Despite a decline of more than 60% over the last four months, the number of unauthorized migrants stopped at the southern border reached nearly 1 million in the 2019 fiscal year — the most recorded since at least 2014.
“These are numbers that no immigration system in the world is designed to handle — including ours,” Mark Morgan, the acting head of U.S. Customs and Border Protection, told reporters in the White House briefing room on Tuesday.
More than 52,000 migrants were stopped at the U.S. southern border in September, Morgan added. That pushed the 2019 total to more than 975,000, according to CBP data. The numbers include migrants and asylum seekers denied entry after attempting to cross legally through ports of entry.
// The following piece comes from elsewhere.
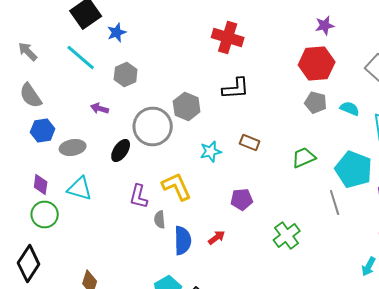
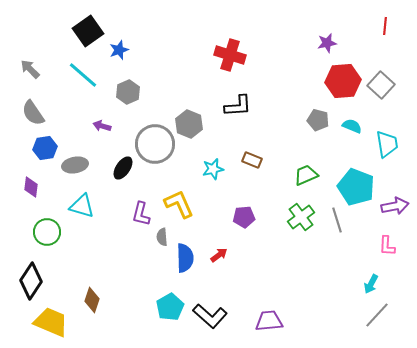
red hexagon: (317, 64) -> (343, 81), moved
purple diamond: (41, 184) -> (31, 187), moved
green cross: (287, 236) -> (301, 217), moved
It’s important to note though, previous administrations focused their CBP data on those apprehended at the border between points of entry, not those who were denied entry at legal points of entry based on missing or inaccurate documentation.
The Trump administration has attempted a variety of tactics to put a hard stop on unauthorized crossings while also restricting options for legal entry. Court challenges from advocacy groups have disrupted many of these policy changes, but the executive branch maintains far-reaching powers at the border because the Justice Department is responsible for running the asylum adjudication process.
The Trump administration’s ban on asylum seekers from countries other than Mexico has been partially blocked and reinstated multiple times by federal courts. The vast majority of arrivals over the past year came from Central American countries that lack robust systems for processing asylum seekers — Guatemala, Honduras and El Salvador, the data shows.